Source data:
■ ■ ■ ■ ■

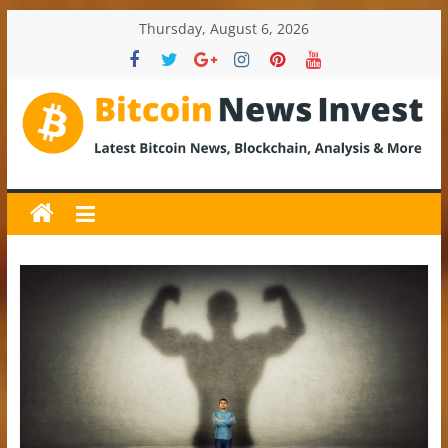
Skip
Thursday, August 6, 2026
to
content
BitcoinNewsInvest
Bitcoin
News
and
Crypto
News,
Latest
Updates,
Price
&
Analysis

■ ■ ■ ■ ■

• What the task requires
A verbatim transcript of the entries above is required, with the pictures left out.

• Written reply
Skip
Thursday, August 6, 2026
to
content
BitcoinNewsInvest
Bitcoin
News
and
Crypto
News,
Latest
Updates,
Price
&
Analysis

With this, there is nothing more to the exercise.